◆ TASK ITEM
Where an image occurs, skip it and print the rest of the records verbatim.

[Data records]
:::
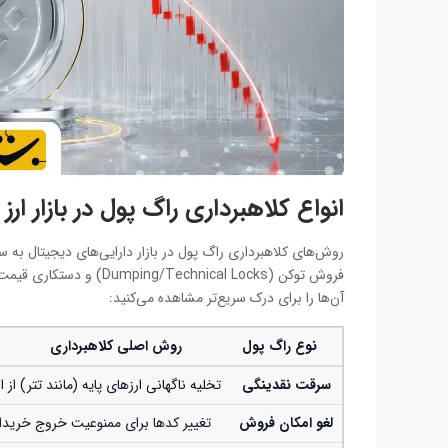
انواع کلاهبرداری راگ پول در بازار ارز
فروش توکن (chnical Locks
آن‌ها را برای درک سریع‌تر مشاهده می‌کنید:
نوع راگ پول
روش اصلی کلاهبرداری
سرقت نقدینگی
تخلیه ناگهانی ارزهای پایه (مانند تتر) از 
لغو امکان فروش
تغییر کدها برای ممنوعیت خروج خریدا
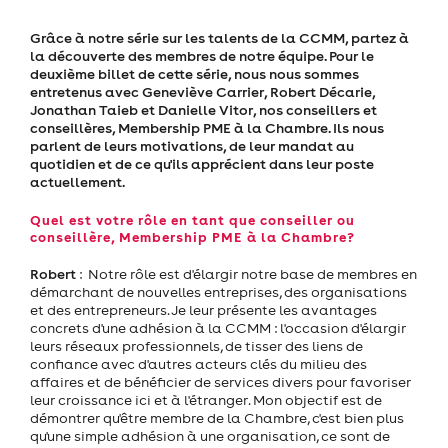
Grâce à notre série sur les talents de la CCMM, partez à
la découverte des membres de notre équipe. Pour le
deuxième billet de cette série, nous nous sommes
entretenus avec Geneviève Carrier, Robert Décarie,
Jonathan Taieb et Danielle Vitor, nos conseillers et
conseillères, Membership PME à la Chambre. Ils nous
parlent de leurs motivations, de leur mandat au
quotidien et de ce qu'ils apprécient dans leur poste
actuellement.
Quel est votre rôle en tant que conseiller ou
conseillère, Membership PME à la Chambre?
Robert
: Notre rôle est d'élargir notre base de membres en
démarchant de nouvelles entreprises, des organisations
et des entrepreneurs. Je leur présente les avantages
concrets d'une adhésion à la CCMM : l'occasion d'élargir
leurs réseaux professionnels, de tisser des liens de
confiance avec d'autres acteurs clés du milieu des
affaires et de bénéficier de services divers pour favoriser
leur croissance ici et à l'étranger. Mon objectif est de
démontrer qu'être membre de la Chambre, c'est bien plus
qu'une simple adhésion à une organisation, ce sont de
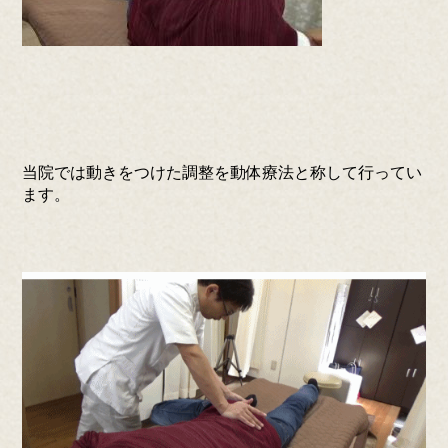
当院では動きをつけた調整を動体療法と称して行ってい
ます。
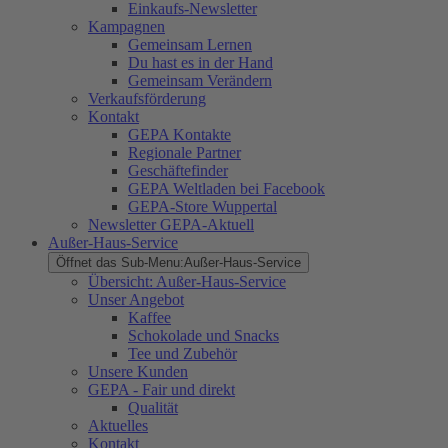
Einkaufs-Newsletter
Kampagnen
Gemeinsam Lernen
Du hast es in der Hand
Gemeinsam Verändern
Verkaufsförderung
Kontakt
GEPA Kontakte
Regionale Partner
Geschäftefinder
GEPA Weltladen bei Facebook
GEPA-Store Wuppertal
Newsletter GEPA-Aktuell
Außer-Haus-Service
Öffnet das Sub-Menu:
Außer-Haus-Service
Übersicht: Außer-Haus-Service
Unser Angebot
Kaffee
Schokolade und Snacks
Tee und Zubehör
Unsere Kunden
GEPA - Fair und direkt
Qualität
Aktuelles
Kontakt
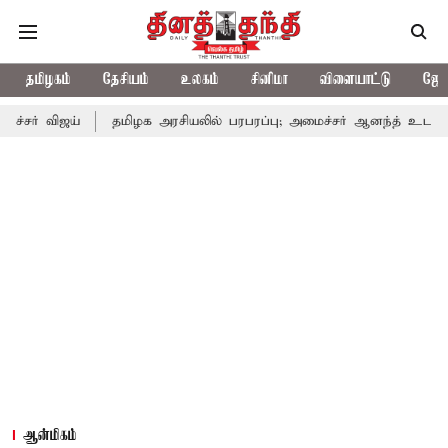
தமிழகம்
தேசியம்
உலகம்
சினிமா
விளையாட்டு
ஜோத
தமிழக அரசியலில் பரபரப்பு; அமைச்சர் ஆனந்த் உடன் சி.வி. சண்முக
ஆன்மிகம்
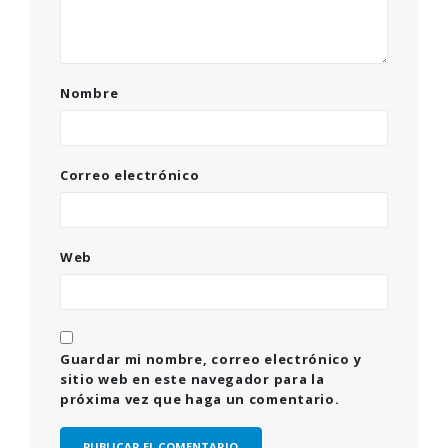
Nombre
Correo electrónico
Web
Guardar mi nombre, correo electrónico y
sitio web en este navegador para la
próxima vez que haga un comentario.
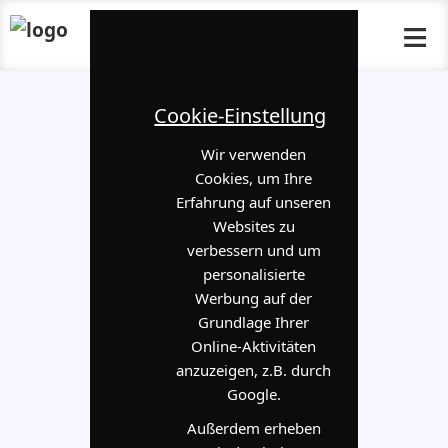
≡
Cookie-Einstellung
Wir verwenden
Cookies, um Ihre
Erfahrung auf unseren
Websites zu
verbessern und um
personalisierte
Werbung auf der
Grundlage Ihrer
Online-Aktivitäten
anzuzeigen, z.B. durch
Google.
Außerdem erheben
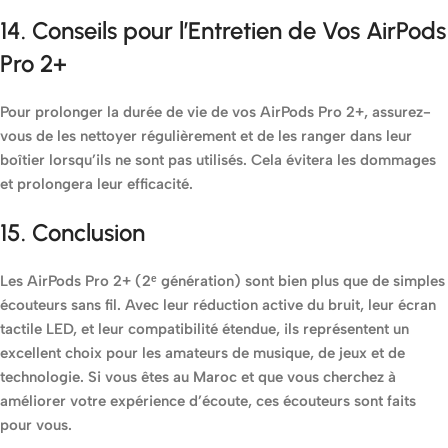
14. Conseils pour l’Entretien de Vos AirPods
Pro 2+
Pour prolonger la durée de vie de vos AirPods Pro 2+, assurez-
vous de les nettoyer régulièrement et de les ranger dans leur
boîtier lorsqu’ils ne sont pas utilisés. Cela évitera les dommages
et prolongera leur efficacité.
15. Conclusion
Les AirPods Pro 2+ (2ᵉ génération) sont bien plus que de simples
écouteurs sans fil. Avec leur réduction active du bruit, leur écran
tactile LED, et leur compatibilité étendue, ils représentent un
excellent choix pour les amateurs de musique, de jeux et de
technologie. Si vous êtes au Maroc et que vous cherchez à
améliorer votre expérience d’écoute, ces écouteurs sont faits
pour vous.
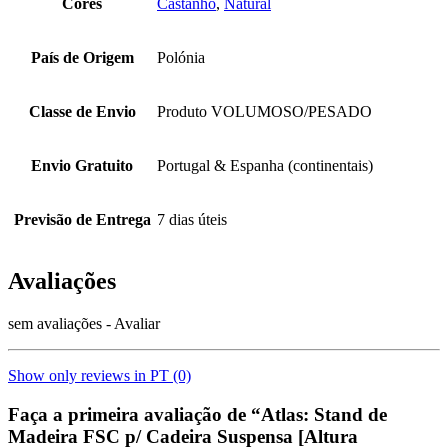
Cores
Castanho
,
Natural
País de Origem
Polónia
Classe de Envio
Produto VOLUMOSO/PESADO
Envio Gratuito
Portugal & Espanha (continentais)
Previsão de Entrega
7 dias úteis
Avaliações
sem avaliações - Avaliar
Show only reviews in PT (0)
Faça a primeira avaliação de “Atlas: Stand de
Madeira FSC p/ Cadeira Suspensa [Altura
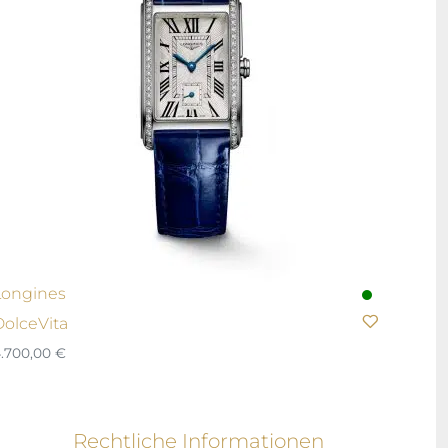
Longines
DolceVita
.700,00
€
Rechtliche Informationen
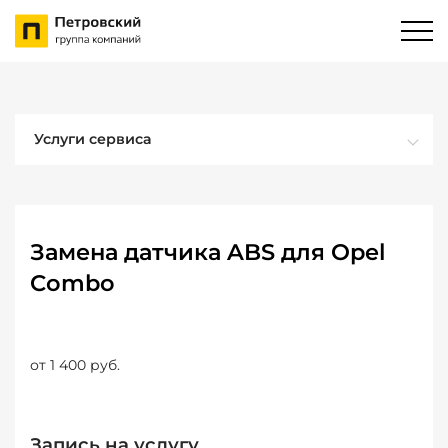
Услуги сервиса
Замена датчика ABS для Opel
Combo
от 1 400 руб.
Запись на услугу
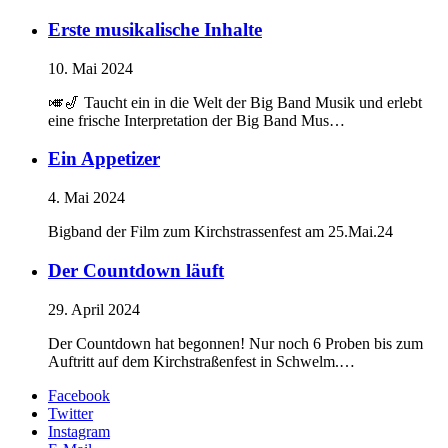
Erste musikalische Inhalte
10. Mai 2024
🎺🎷 Taucht ein in die Welt der Big Band Musik und erlebt
eine frische Interpretation der Big Band Mus…
Ein Appetizer
4. Mai 2024
Bigband der Film zum Kirchstrassenfest am 25.Mai.24
Der Countdown läuft
29. April 2024
Der Countdown hat begonnen! Nur noch 6 Proben bis zum
Auftritt auf dem Kirchstraßenfest in Schwelm.…
Facebook
Twitter
Instagram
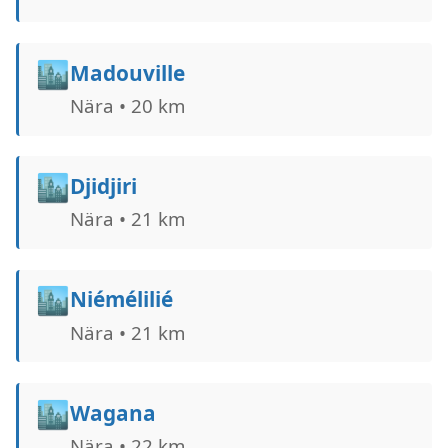
🏙️
Madouville
Nära • 20 km
🏙️
Djidjiri
Nära • 21 km
🏙️
Niémélilié
Nära • 21 km
🏙️
Wagana
Nära • 22 km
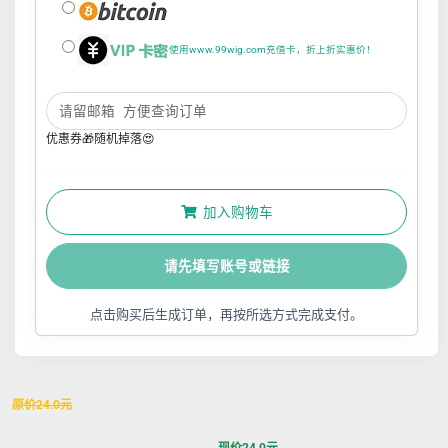
使用www.99wig.com充值卡，折上折实惠价！
优惠券🎁随机掉落😍
加入购物车
请先填写账号或链接
点击购买后生成订单，再按所选方式完成支付。
原价
24.0
元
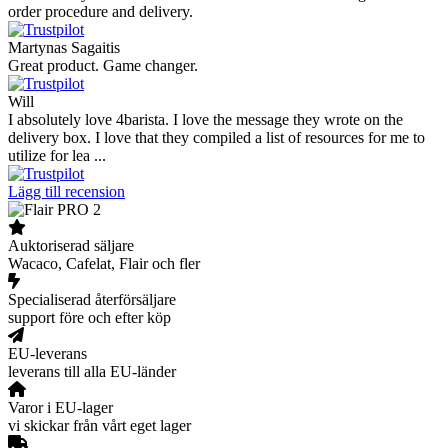
order procedure and delivery.
Martynas Sagaitis
Great product. Game changer.
Will
I absolutely love 4barista. I love the message they wrote on the
delivery box. I love that they compiled a list of resources for me to
utilize for lea ...
Lägg till recension
Auktoriserad säljare
Wacaco, Cafelat, Flair och fler
Specialiserad återförsäljare
support före och efter köp
EU-leverans
leverans till alla EU-länder
Varor i EU-lager
vi skickar från vårt eget lager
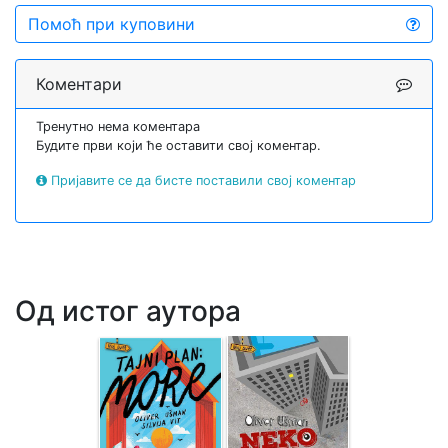
Помоћ при куповини
Коментари
Тренутно нема коментара
Будите први који ће оставити свој коментар.
Пријавите се да бисте поставили свој коментар
Од истог аутора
:::
◆ RESPONSE TO THE TASK
انواع کلاهبرداری راگ پول در بازار ارز
فروش توکن (chnical Locks
آن‌ها را برای درک سریع‌تر مشاهده می‌کنید:
نوع راگ پول
روش اصلی کلاهبرداری
سرقت نقدینگی
تخلیه ناگهانی ارزهای پایه (مانند تتر) از 
لغو امکان فروش
تغییر کدها برای ممنوعیت خروج خریدا
Grâce à notre série sur les talents de la CCMM, partez à
la découverte des membres de notre équipe. Pour le
deuxième billet de cette série, nous nous sommes
entretenus avec Geneviève Carrier, Robert Décarie,
Jonathan Taieb et Danielle Vitor, nos conseillers et
conseillères, Membership PME à la Chambre. Ils nous
parlent de leurs motivations, de leur mandat au
quotidien et de ce qu'ils apprécient dans leur poste
actuellement.
Quel est votre rôle en tant que conseiller ou
conseillère, Membership PME à la Chambre?
Robert
: Notre rôle est d'élargir notre base de membres en
démarchant de nouvelles entreprises, des organisations
et des entrepreneurs. Je leur présente les avantages
concrets d'une adhésion à la CCMM : l'occasion d'élargir
leurs réseaux professionnels, de tisser des liens de
confiance avec d'autres acteurs clés du milieu des
affaires et de bénéficier de services divers pour favoriser
leur croissance ici et à l'étranger. Mon objectif est de
démontrer qu'être membre de la Chambre, c'est bien plus
qu'une simple adhésion à une organisation, ce sont de
当院では動きをつけた調整を動体療法と称して行ってい
ます。
Einkaufs-Newsletter
Kampagnen
Gemeinsam Lernen
Du hast es in der Hand
Gemeinsam Verändern
Verkaufsförderung
Kontakt
GEPA Kontakte
Regionale Partner
Geschäftefinder
GEPA Weltladen bei Facebook
GEPA-Store Wuppertal
Newsletter GEPA-Aktuell
Außer-Haus-Service
Öffnet das Sub-Menu:
Außer-Haus-Service
Übersicht: Außer-Haus-Service
Unser Angebot
Kaffee
Schokolade und Snacks
Tee und Zubehör
Unsere Kunden
GEPA - Fair und direkt
Qualität
Aktuelles
Kontakt
தமிழகம்
தேசியம்
உலகம்
சினிமா
விளையாட்டு
ஜோத
தமிழக அரசியலில் பரபரப்பு; அமைச்சர் ஆனந்த் உடன் சி.வி. சண்முக
ஆன்மிகம்
Nombre
Correo electrónico
Web
Guardar mi nombre, correo electrónico y
sitio web en este navegador para la
próxima vez que haga un comentario.
≡
Cookie-Einstellung
Wir verwenden
Cookies, um Ihre
Erfahrung auf unseren
Websites zu
verbessern und um
personalisierte
Werbung auf der
Grundlage Ihrer
Online-Aktivitäten
anzuzeigen, z.B. durch
Google.
Außerdem erheben
14. Conseils pour l’Entretien de Vos AirPods
Pro 2+
Pour prolonger la durée de vie de vos AirPods Pro 2+, assurez-
vous de les nettoyer régulièrement et de les ranger dans leur
boîtier lorsqu’ils ne sont pas utilisés. Cela évitera les dommages
et prolongera leur efficacité.
15. Conclusion
Les AirPods Pro 2+ (2ᵉ génération) sont bien plus que de simples
écouteurs sans fil. Avec leur réduction active du bruit, leur écran
tactile LED, et leur compatibilité étendue, ils représentent un
excellent choix pour les amateurs de musique, de jeux et de
technologie. Si vous êtes au Maroc et que vous cherchez à
améliorer votre expérience d’écoute, ces écouteurs sont faits
pour vous.
Cores
Castanho
,
Natural
País de Origem
Polónia
Classe de Envio
Produto VOLUMOSO/PESADO
Envio Gratuito
Portugal & Espanha (continentais)
Previsão de Entrega
7 dias úteis
Avaliações
sem avaliações - Avaliar
Show only reviews in PT (0)
Faça a primeira avaliação de “Atlas: Stand de
Madeira FSC p/ Cadeira Suspensa [Altura
Longines
DolceVita
.700,00
€
Rechtliche Informationen
Услуги сервиса
Замена датчика ABS для Opel
Combo
от 1 400 руб.
Запись на услугу
Erste musikalische Inhalte
10. Mai 2024
🎺🎷 Taucht ein in die Welt der Big Band Musik und erlebt
eine frische Interpretation der Big Band Mus…
Ein Appetizer
4. Mai 2024
Bigband der Film zum Kirchstrassenfest am 25.Mai.24
Der Countdown läuft
29. April 2024
Der Countdown hat begonnen! Nur noch 6 Proben bis zum
Auftritt auf dem Kirchstraßenfest in Schwelm.…
Facebook
Twitter
Instagram
🏙️
Madouville
Nära • 20 km
🏙️
Djidjiri
Nära • 21 km
🏙️
Niémélilié
Nära • 21 km
🏙️
Wagana
Nära • 22 km
使用www.99wig.com充值卡，折上折实惠价！
优惠券🎁随机掉落😍
加入购物车
请先填写账号或链接
点击购买后生成订单，再按所选方式完成支付。
原价
24.0
元
order procedure and delivery.
Martynas Sagaitis
Great product. Game changer.
Will
I absolutely love 4barista. I love the message they wrote on the
delivery box. I love that they compiled a list of resources for me to
utilize for lea ...
Lägg till recension
Auktoriserad säljare
Wacaco, Cafelat, Flair och fler
Specialiserad återförsäljare
support före och efter köp
EU-leverans
leverans till alla EU-länder
Varor i EU-lager
vi skickar från vårt eget lager
Помоћ при куповини
Коментари
Тренутно нема коментара
Будите први који ће оставити свој коментар.
Пријавите се да бисте поставили свој коментар
Од истог аутора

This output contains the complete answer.